One person company is a road to nowhere in the SaaS world

One person company is a road to nowhere in the SaaS world

There is a quite appealing idea out there - you can make a great business alone. You can make lots of money alone, and yes you can do it all sitting on your favorite couch, the only things you need is a cheap laptop, internet connection, and a decent idea. Moreover you probably even know some people who did this before, and right now they are "Twitter celebrities," yeah we all know them. In fact, this kind of success is not achievable for most of the people, and one who will try and fail will make quite a lot of damage to the bunch of businesses.

There is one exciting thing about micro companies and one person companies - they tend to copy the big, well-established companies, it is easy to spot how they refer to themselves as we for example in terms and conditions or on the landing pages. All these tricks in place just to hide how small they are and build a fake trust.

I think that "organizations of one person" is not a sustainable form of a business and even harmful to the SaaS industry. If you see this other way around, let's dig into details and figure out why exactly this is how it is.

Why "One person SaaS" is the terrible thing

Switch costs in a SaaS world are tremendous

The proponents of the one man company quite often use the metaphor of the small bakery on the street corner as an example of the successful one man or family gig, but unfortunately, it is not a case with online services. Usually, web service delivers most of its value after a significant commitment from the client side, and this is true for both consumer-oriented and enterprise-oriented business.

Let me drop a few examples for you.

  • Social network gives you the most after all your friends are there and you spent a lot of time browsing it already so the algorithm knows what kind of content you would definitely like.
  • To squeeze maximum value from the project management software company need to migrate all project to the system and all the employees.

In both case client pay for it in some form, it could be money, time, your data, and some other resources. Now if we would look into the commitment towards the bakery is extremely small, just to say "Hi," learn the name of the owner and wish a good day.

One man companies are hazardous

There is a common term in the software industry - bus factor. In short, it a measurement that shows how many people need to leave the project to make it collapse. Probably there is no need to explain that in the case of the one man SaaS this number is ONE. Basically, whenever the founder decides to take a vacation, there will be no one who will keep the light on.
I think nobody would argue that this is not the kind of service customers are looking for.

Whenever micro-SaaS disappears the whole industry is suffering

Frustration, anger, rage just a small subset of the emotions customer feel whenever their favorite service suddenly disappear, especially if the reason for it is the boredom of the founder. There is a different kind of, but I am sure that the desire to try out a new platform build by one person will disappear.

Support is terrible or close to none existent at all

There are two main issues here. Usually, solo founders have too many things on their plate and can't catch up with customer support, or they just neglect it and remove any way to contact them.
Once in while I bought a book from this kind of business, after the purchase, I got an invoice from payment processor company with the seller contact details, and unfortunately, I had to contact the seller about my purchase. The funny thing is that the phone number is fake and web address just point to the seller twitter account. How does the customer suppose to contact the seller? Should I file a chargeback? I am not gonna do it because my issue is microscopic, but many people will do a chargeback or ask for a refund from the payment processor.
Makers should not cry in social media how is unfair payment processor and maker never wins a dispute.
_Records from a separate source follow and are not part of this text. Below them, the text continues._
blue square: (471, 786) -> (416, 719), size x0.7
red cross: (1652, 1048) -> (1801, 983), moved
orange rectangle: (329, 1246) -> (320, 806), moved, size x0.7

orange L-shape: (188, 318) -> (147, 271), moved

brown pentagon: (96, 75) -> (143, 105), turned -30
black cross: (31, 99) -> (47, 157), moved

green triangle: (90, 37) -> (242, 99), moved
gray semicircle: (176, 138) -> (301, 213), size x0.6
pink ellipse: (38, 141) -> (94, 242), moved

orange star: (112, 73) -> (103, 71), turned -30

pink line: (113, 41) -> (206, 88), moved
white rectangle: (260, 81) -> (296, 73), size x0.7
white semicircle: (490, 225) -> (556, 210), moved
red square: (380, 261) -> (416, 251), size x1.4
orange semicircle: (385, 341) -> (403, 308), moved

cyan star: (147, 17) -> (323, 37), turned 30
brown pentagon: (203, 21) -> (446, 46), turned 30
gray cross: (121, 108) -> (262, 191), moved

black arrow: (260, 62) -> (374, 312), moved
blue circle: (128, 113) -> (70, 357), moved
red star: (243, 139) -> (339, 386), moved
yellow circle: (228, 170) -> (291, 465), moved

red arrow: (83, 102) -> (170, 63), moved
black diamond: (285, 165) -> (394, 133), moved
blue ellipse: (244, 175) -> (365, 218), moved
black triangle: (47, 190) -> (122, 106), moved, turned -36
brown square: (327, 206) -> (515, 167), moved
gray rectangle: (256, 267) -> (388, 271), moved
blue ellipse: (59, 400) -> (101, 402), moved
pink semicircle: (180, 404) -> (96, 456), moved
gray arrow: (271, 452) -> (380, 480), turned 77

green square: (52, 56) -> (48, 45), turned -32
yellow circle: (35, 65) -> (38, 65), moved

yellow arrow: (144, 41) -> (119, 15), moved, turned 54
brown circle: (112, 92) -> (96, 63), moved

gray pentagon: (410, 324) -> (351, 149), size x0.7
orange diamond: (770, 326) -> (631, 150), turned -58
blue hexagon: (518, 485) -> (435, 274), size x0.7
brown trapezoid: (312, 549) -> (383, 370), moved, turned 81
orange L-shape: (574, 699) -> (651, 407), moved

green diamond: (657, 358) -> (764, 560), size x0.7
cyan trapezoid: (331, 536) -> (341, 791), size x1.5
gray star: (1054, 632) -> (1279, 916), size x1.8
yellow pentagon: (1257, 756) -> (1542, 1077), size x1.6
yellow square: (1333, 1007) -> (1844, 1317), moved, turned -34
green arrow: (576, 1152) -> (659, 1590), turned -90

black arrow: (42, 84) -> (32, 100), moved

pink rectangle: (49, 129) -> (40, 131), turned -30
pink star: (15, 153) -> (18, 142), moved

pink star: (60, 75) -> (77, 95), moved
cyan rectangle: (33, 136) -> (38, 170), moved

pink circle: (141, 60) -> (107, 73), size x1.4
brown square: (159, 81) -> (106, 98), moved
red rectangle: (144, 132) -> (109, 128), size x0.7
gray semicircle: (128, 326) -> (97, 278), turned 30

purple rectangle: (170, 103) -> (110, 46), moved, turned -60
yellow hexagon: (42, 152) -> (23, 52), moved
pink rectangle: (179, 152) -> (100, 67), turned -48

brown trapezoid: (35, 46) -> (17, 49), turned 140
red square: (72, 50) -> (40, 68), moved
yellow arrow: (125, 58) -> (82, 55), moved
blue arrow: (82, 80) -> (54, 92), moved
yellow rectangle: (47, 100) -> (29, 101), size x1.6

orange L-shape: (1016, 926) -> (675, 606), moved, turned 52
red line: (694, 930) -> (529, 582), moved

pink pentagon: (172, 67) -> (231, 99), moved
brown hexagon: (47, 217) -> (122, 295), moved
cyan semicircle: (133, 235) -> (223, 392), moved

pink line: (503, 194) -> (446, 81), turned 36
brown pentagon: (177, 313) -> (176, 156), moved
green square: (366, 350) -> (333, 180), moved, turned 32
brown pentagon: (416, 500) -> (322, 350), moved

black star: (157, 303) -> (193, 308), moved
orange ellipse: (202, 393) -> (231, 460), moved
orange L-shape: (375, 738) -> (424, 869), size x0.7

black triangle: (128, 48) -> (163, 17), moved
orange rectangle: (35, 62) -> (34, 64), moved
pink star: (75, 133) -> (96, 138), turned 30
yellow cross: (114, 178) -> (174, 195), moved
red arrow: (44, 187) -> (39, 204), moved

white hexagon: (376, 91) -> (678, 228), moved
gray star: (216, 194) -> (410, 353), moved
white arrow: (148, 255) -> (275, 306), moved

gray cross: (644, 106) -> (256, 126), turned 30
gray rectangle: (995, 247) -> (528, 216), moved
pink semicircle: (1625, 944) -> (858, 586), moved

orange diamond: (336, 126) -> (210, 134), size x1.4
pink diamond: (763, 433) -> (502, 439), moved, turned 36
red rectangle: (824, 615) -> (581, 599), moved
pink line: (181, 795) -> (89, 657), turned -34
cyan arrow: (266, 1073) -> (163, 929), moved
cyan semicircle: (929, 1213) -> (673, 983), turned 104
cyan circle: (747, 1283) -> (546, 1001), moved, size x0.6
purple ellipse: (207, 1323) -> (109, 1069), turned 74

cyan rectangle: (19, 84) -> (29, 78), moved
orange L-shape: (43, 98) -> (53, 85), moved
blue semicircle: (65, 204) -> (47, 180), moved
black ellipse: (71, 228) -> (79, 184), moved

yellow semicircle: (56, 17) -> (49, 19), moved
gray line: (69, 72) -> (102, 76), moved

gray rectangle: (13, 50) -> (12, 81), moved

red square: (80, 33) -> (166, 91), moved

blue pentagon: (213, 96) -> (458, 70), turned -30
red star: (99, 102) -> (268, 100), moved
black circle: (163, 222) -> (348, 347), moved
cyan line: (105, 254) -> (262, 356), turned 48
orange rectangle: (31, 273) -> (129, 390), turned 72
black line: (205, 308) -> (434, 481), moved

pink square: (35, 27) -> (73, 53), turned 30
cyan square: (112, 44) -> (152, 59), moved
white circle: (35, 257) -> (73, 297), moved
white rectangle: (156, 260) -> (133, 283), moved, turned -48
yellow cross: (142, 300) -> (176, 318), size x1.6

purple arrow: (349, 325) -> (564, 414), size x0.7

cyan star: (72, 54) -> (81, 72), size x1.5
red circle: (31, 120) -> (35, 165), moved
They don't win a dispute because there is no real way to contact them and to settle the issue peacefully.

But what should I do then if I want to start a company?

People love to see everything in black and white and making a startup is not a difference, but real life is always much more complex, and it is essential to be very pragmatic on specific topics.

The way I see to make it work consist of two phases: Start small and Make it Sustainable.

Start small

Definitely, there is no need to hire 20 people on a first day to look outstanding, finding product/market fit is often a very tedious process, nevertheless it can be done alone. It is much easier to build MVP with a co-founder because it allows you to bounce ideas and to have support when the things are going hard. When things start to take off, it is time to think about scale up the team.

Make is sustainable

After business started to generate stable revenue, I'd start to think about building a team. Team unlocks quite a lot of opportunities such an ability to take a vacation, acceptable level of customer support, and high service uptime.
I see an ideal product team in essence very similar to the NAVY seals team, people should be able to work together well and deliver a lot of value without bureaucracy in an extremely efficient manner. Every team member is specialized on some specific topic, but in essence, everyone is quite a generalist and could work on anything independently.